The following I would have assumed to work was

from typing import List
from dataclasses import dataclass, field


class A:
    a: List[int] = []

@dataclass
class B(A):
    b: str
    a: List[int]

Correcting for the error ValueError: mutable default <class 'list'> for field babies is not allowed: use default_factory I get

from typing import List
from dataclasses import dataclass, field


class A:
    a: List[int] = field(default_factory=list)

@dataclass
class B(A):
    b: str
    a: List[int]

but this yields the following error AttributeError: a

If I use an integer type for a instead, the following works, indicating that in theory what I am doing is ok, but I am expressing it incorrectly:

from typing import List
from dataclasses import dataclass, field

class A:
    a: int = 1

@dataclass
class B(A):
    b: str
    a: int

What am I doing wrong here?
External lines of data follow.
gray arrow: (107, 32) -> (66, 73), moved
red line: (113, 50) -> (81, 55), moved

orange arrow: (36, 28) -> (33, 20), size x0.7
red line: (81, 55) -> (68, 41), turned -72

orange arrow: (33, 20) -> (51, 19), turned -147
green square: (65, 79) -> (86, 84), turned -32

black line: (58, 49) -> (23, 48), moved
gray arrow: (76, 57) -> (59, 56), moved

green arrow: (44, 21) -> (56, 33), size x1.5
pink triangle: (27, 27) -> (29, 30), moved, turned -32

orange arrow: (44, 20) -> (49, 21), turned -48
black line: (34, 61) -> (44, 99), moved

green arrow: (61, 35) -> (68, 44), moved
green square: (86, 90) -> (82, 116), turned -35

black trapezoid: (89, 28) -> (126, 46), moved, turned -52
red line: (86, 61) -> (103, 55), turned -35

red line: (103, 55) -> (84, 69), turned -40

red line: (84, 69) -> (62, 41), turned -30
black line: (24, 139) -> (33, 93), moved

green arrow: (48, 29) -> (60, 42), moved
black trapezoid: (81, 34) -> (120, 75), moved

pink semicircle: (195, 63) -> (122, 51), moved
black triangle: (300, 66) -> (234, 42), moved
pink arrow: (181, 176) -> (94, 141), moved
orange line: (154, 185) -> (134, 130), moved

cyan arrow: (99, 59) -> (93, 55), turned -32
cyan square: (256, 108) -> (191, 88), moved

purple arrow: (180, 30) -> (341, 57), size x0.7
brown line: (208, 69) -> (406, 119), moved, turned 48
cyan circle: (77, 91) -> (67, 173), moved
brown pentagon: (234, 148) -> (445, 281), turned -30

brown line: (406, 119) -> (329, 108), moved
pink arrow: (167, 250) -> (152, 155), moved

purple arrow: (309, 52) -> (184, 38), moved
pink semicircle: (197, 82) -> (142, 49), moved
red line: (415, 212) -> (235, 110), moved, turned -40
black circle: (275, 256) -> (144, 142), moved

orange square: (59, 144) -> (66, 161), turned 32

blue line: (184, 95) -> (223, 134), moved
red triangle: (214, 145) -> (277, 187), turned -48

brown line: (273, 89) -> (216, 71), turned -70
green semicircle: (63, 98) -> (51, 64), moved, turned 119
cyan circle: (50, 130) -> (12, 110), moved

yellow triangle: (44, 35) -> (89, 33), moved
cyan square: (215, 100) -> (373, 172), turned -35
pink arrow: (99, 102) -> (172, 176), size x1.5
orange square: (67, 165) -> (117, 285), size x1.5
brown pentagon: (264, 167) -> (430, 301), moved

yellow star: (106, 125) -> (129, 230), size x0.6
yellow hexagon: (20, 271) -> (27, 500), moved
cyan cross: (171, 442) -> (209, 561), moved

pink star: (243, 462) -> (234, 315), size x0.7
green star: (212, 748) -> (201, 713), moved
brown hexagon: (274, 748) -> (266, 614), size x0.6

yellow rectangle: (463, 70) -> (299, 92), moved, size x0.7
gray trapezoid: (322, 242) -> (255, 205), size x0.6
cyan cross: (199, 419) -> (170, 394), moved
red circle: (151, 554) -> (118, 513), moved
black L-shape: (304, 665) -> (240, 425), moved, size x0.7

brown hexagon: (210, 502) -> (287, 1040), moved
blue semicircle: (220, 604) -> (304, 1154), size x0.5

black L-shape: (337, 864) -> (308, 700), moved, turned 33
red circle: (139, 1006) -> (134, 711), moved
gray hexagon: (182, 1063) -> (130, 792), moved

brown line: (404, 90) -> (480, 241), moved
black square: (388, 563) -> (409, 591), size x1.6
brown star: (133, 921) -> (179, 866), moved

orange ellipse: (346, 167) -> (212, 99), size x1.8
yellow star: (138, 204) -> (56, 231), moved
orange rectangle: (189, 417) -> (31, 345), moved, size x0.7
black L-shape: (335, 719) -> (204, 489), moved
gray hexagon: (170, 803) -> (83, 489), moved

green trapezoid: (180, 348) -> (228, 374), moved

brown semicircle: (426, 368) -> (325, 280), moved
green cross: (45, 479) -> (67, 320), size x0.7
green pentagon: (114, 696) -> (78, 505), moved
How do I get this to work with a as an empty list in B

I'm quoting the snippet from the dataclasses module that raises the error (function _process_class ):

    # If the class attribute (which is the default value for this
    # field) exists and is of type 'Field', replace it with the
    # real default.  This is so that normal class introspection
    # sees a real default value, not a Field.
    if isinstance(getattr(cls, f.name, None), Field): 
        if f.default is MISSING:
            # If there's no default, delete the class attribute.
            # This happens if we specify field(repr=False), for
            # example (that is, we specified a field object, but
            # no default value).  Also if we're using a default 
            # factory.  The class attribute should not be set at
            # all in the post-processed class.
            delattr(cls, f.name) 
        else:   
            setattr(cls, f.name, f.default)

I think the comments show that the implementation does not expect that it has to process an inherited attribute. I think that implies that only processed attributes can be inherited, ie they must come from base dataclasses.